This time it is not just about whether to hike or not to hike. There are quite a few indications that the glut of T-bills are also affecting the monetary policy stance.
As I write this the Federal Reserve (FED) has just hiked the Federal Funds Rate target range to 2 – 2.25%. Since the move was widely expected, most analysts got started parsing the statement and digesting FED chairman Powell’s every word to get some lead on how FED policies will be conducted over the coming year. Importantly, with the latest hike the FED has passed the lowest of the long-run estimates for the FFR (including the central tendency lower range) and is, therefore, in some type of neutral rate range. The FED admitted as much, removing the adjective ‘accommodative’ when describing the monetary policy stance.
Source: The Complete Works of Alexander Pelle
With nascent signs of (wage) inflation and still strong growth and labor markets this has implied some tensions, both within the FED and among financial market commentators. Financial market pricing, also noticeable from the OIS-pricing in the graph above, is that FED will hike to the long-run median target and pause indefinitely. However, in a speech by Deputy Governor Lael Brainard a couple of weeks ago, another approach was highlighted – that of separating between long run and short run neutral rates. The gist of the argument is that the FED is free to continue to hike past the long run neutral rate as the short run neutral rate is elevated by tax cuts and another stimulus. Many of the FED-speakers have, it seems, started to warm up to this idea. That said, at the presser following the decision, Governor Powell commented on these ideas with an honest, but less than constructive: “It’s very possible… It depends”. I believe it means that Governor Powell will endorse continued hikes for as long as economic outcomes stay benevolent. (An alternative take is that he will endorse hikes until we know the FED has made a policy mistake.)
In addition to these discussions, there are also market murmurs on the effects on excess reserves and the overall monetary policy stance from Trumpian fiscal policies – especially taking the FED’s balance sheet tightening into consideration.
Obviously, fiscal developments are creating tremors in the FED’s floor system as the higher T-bill rates soak up excess liquidity (at least as long as Interest On Excess Reserves, IOER, is lower than the T-bill rate). One way of illustrating these developments is when plotting the overnight treasury repo rate against the IOER (and the FFR Target rate bands).

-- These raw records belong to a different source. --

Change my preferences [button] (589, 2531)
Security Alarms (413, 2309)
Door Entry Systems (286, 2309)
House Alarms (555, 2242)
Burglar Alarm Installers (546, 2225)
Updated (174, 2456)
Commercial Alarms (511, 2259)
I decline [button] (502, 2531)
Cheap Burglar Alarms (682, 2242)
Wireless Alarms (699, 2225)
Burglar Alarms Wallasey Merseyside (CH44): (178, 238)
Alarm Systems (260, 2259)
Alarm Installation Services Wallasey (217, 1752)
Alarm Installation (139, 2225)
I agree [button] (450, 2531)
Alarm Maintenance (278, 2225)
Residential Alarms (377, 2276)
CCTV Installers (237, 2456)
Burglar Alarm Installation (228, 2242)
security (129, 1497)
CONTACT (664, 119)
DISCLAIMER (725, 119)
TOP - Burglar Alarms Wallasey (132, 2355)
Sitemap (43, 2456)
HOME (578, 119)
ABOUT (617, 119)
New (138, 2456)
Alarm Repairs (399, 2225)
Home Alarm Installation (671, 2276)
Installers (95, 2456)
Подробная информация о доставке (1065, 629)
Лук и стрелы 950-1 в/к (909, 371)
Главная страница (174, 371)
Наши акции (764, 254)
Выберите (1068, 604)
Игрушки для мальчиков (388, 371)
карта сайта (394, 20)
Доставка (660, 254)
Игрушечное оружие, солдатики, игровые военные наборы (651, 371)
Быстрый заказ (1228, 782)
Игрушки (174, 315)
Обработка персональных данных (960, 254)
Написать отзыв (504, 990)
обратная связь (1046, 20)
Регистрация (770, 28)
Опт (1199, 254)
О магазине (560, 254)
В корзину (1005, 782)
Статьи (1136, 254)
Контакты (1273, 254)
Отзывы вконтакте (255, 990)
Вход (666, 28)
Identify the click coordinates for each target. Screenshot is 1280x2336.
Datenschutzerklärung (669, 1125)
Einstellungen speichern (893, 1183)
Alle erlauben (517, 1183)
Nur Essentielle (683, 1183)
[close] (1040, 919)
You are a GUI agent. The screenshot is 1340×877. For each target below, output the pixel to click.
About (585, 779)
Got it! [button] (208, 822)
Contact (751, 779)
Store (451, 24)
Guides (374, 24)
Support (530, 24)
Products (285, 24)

As can be seen, while reserves in the system were still ample the IOER was identified as a ceiling but as Treasury issuance has increased in 2018 the IOER has become more of a floor. In the simplest possible terms: It seems that banks have found more profitable ways to put their reserves into good use (buying T-bills) than lending them back to the FED. If ‘excess’ liquidity was indeed excessive, this should not be happening, and the issuance should be dwarfed by the sheer volume of reserves.
Now, as indicated, maintaining the floor system, and keeping the FED’s desired amount of total reserves in the banking system requires that the IOER is set at a higher level than comparable market interest rates. If that doesn’t materialize, there is of course a chance of a swifter inflation process (as banks will prefer to lend out, increasing demand, raising inflation and so on and so forth). I believe, however, that this is more of a fiscally induced shift by banks. Banks are allocating from holding excess reserves into treasuries, due to the price (and risk) premia currently paid on T-bills. When this ‘arbitrage’ opportunity is exhausted, we will simply – and only – see a different composition of banks’ total reserves.
A compositional change could even have been one of the objectives with the relatively smaller (20bp) hike of IOER back in June (when the dark-blue line dips below the upper band in the graph above) since it makes it even more interesting to hold treasuries (or other assets) relative to reserves.
What will be interesting is the way the FED responds if there are not as many excess reserves as generally believed. If they do nothing the supply of liquid T-bills will continue to force (o/n) the federal funds rate upwards until it breaches the upper band of the target range. To be clear, that would constitute an autonomous tightening of monetary policy and serves to explain why *something* must be done.
From my viewpoint, there are two complementary ways of addressing this issue. The better and more sustainable approach is to institute a new monetary control system with, for example, a new repo facility complementing the current reversed repo facility (in the likes of, i.a., the Riksbank), Another, short-term and less controversial solution would probably be to stop – at least temporarily – shrinking the FED balance sheet. This would hopefully maintain enough excess reserves for banks to divert into treasuries and would also give the FED time to work on a longer-term solution.